We always have too many pickled beets left over, so this year we are serving most of the beets boiled and sliced, in that beet salad I made this spring (I even made a big jar of pickled rose petals just for the occasion). It's not traditional, but it's lovely, and I'm hoping it's going to be a big hit. It's so pretty and tasty, I think it's just the thing for a party.
Here's a half-gallon mason jar with quick pickled cukes, a favorite Swedish condiment. I think there might be room in there for one more cuke ... maybe? Or maybe half a cuke?
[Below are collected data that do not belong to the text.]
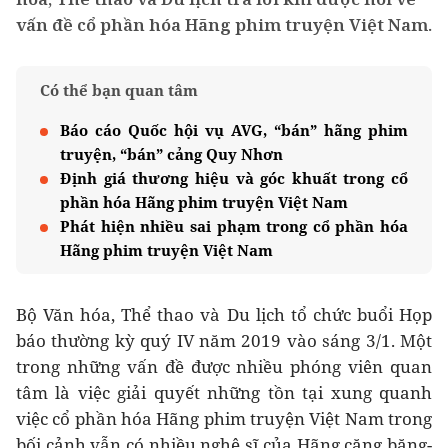
vấn đề cổ phần hóa Hãng phim truyện Việt Nam.
Có thể bạn quan tâm
Báo cáo Quốc hội vụ AVG, “bán” hãng phim
truyện, “bán” cảng Quy Nhơn
Định giá thương hiệu và góc khuất trong cổ
phần hóa Hãng phim truyện Việt Nam
Phát hiện nhiều sai phạm trong cổ phần hóa
Hãng phim truyện Việt Nam
Bộ Văn hóa, Thể thao và Du lịch tổ chức buổi Họp
báo thường kỳ quý IV năm 2019 vào sáng 3/1. Một
trong những vấn đề được nhiều phóng viên quan
tâm là việc giải quyết những tồn tại xung quanh
việc cổ phần hóa Hãng phim truyện Việt Nam trong
bối cảnh vẫn có nhiều nghệ sĩ của Hãng căng băng-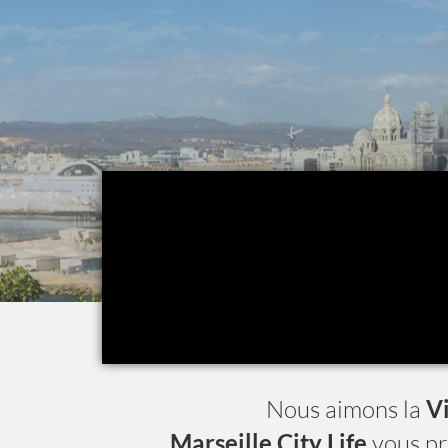
Nous aimons la
Vi
Marseille City Life
vous p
We bought FIVE. The rest will just be sliced up and served fresh with cheeses and nibbles early in the party.
I baked two batches of rye this year, because we have a larger-than-normal list of attendees. This is always the challenge with the Midsommar party; either you have to be really strict and not invite some of the people you want to invite, or things just rapidly expand beyond what our little house can hold. FINGERS CROSSED THAT IT DOESN'T RAIN because this is shaping up to be a pretty big one this year.
And last but not least: the salmiakki! (Salt-licorice liqueur, made by grinding Faber's Turkisk Peber candy and dissolving it into vodka.) Skal!
Tonight we have to get some housecleaning done, and start buying all the flowers for the flower crowns. I have THREE women helping me make the crowns this year (awesome; maybe we won't be rushed?), but I still have to make all the wire bases for the crowns before Sunday.
Tomorrow is Herb's memorial. Kathy asked a friend and I to come early and serve as ushers/greeters and hand out programs, so I think the day is mostly going to be spent building the perfect updo to support the perfectly chic little hat I found in Spain last year. Only the best for Herb. Honestly, I'm looking forward to when the memorial is over. I don't know how I feel about it, if I even want to be there, if I want to weep in public with hundreds of others ... I don't know. I started dreaming about Herb again this week. I miss him so much. It's still hard to believe that he is not in this world anymore, that I will never see him again, never hear his laugh again. Okay. Best not think about this too much now. It's going to be hard enough to get through tomorrow; I don't need to start the memorial tonight. I just wish he could be here. God, wouldn't he love it? I bet he really would have. All that food, all that gaiety, plenty of his students here to talk to. I've imagined how we'd toast to all of us who graduated this year. I like to think he would have been so proud of us.